### Work order
Please report how many lines of the following entries hold the word "skimmer", giving the number alone.

### Input records
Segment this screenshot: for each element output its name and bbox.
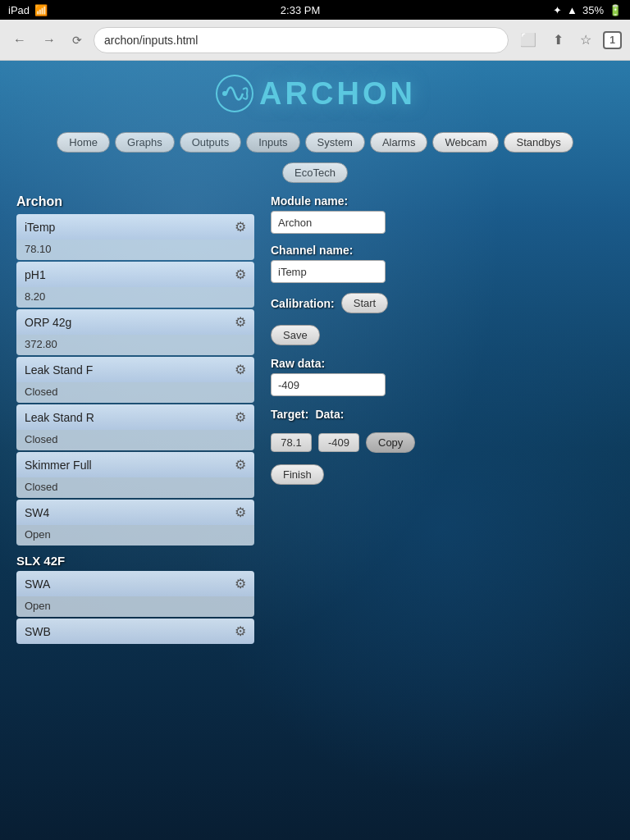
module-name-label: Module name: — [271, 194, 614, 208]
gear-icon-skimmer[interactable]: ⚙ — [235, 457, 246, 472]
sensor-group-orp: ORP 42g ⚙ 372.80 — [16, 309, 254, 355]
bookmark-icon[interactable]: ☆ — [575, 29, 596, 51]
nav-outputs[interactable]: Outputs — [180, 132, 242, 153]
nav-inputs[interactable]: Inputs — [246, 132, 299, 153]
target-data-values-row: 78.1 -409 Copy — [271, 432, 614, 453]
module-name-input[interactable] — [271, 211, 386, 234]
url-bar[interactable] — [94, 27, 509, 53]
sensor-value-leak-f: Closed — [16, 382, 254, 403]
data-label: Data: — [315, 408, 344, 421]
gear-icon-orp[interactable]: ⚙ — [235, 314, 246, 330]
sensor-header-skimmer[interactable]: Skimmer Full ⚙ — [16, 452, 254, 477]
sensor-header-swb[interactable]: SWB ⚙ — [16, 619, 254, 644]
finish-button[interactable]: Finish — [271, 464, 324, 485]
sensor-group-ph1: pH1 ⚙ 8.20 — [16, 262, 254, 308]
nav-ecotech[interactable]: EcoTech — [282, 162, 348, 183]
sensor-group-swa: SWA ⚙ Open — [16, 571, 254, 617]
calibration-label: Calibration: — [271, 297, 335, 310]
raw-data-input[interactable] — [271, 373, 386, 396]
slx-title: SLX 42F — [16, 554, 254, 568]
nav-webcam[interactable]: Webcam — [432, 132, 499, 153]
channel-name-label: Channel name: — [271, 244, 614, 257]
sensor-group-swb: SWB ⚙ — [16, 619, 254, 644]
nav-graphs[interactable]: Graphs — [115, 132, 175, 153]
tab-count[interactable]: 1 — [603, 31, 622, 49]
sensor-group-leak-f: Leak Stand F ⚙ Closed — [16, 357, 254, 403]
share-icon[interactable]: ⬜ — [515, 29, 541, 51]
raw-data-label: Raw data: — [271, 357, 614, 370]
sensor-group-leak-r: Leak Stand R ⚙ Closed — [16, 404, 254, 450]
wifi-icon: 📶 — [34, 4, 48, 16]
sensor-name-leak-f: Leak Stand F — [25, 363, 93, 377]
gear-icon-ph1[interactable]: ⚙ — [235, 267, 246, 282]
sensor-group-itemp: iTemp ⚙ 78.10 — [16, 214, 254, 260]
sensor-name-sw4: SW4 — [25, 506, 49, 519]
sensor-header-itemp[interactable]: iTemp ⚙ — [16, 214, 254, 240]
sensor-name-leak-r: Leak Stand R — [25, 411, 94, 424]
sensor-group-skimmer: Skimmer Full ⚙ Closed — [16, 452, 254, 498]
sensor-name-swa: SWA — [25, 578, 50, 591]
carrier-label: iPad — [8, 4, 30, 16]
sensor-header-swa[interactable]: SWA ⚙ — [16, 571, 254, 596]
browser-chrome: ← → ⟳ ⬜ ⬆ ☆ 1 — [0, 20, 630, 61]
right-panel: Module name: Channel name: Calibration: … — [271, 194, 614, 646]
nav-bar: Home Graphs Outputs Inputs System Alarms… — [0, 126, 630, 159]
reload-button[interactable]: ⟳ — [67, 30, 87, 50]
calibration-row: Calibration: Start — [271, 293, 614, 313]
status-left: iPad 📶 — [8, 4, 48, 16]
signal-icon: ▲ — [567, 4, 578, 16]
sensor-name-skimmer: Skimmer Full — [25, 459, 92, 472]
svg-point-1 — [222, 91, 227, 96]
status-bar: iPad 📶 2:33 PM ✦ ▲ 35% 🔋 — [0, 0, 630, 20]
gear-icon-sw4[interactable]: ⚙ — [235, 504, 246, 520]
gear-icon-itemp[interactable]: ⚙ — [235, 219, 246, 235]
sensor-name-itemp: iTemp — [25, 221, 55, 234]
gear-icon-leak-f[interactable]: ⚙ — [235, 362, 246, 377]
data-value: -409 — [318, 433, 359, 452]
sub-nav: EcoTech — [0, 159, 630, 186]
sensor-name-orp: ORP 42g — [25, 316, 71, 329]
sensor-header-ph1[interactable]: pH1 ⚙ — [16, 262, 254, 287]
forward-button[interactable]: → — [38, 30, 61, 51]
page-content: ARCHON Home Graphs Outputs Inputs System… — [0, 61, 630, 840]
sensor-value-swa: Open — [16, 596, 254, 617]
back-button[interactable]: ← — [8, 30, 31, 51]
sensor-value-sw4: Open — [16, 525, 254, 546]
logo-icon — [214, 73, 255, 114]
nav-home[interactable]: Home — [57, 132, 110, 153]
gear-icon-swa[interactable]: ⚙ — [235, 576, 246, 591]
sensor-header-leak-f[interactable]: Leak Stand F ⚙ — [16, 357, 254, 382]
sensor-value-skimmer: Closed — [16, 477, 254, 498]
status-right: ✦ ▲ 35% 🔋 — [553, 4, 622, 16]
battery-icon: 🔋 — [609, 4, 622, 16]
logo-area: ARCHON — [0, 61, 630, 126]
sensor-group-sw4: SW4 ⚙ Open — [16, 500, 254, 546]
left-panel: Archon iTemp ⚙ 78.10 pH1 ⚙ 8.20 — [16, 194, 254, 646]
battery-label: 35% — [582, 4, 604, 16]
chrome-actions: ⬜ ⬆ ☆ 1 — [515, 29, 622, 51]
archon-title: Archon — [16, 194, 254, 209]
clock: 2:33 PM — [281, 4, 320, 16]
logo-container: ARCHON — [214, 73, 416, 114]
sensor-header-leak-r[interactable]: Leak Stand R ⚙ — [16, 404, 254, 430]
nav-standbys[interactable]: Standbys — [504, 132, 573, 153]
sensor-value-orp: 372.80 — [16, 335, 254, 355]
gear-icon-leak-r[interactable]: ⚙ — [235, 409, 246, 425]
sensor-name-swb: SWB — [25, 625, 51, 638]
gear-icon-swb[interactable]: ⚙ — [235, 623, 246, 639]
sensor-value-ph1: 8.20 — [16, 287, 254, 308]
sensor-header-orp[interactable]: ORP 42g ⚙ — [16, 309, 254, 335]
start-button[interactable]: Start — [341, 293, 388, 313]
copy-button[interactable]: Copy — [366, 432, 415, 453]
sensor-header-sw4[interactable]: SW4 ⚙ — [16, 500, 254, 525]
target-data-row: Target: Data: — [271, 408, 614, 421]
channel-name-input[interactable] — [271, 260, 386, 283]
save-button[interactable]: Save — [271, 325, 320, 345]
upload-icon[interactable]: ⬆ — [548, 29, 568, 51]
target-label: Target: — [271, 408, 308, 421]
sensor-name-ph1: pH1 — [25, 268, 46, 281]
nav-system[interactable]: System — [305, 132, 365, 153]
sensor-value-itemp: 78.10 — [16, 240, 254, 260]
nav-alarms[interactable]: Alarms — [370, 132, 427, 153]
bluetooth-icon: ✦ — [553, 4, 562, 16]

### Written solution
5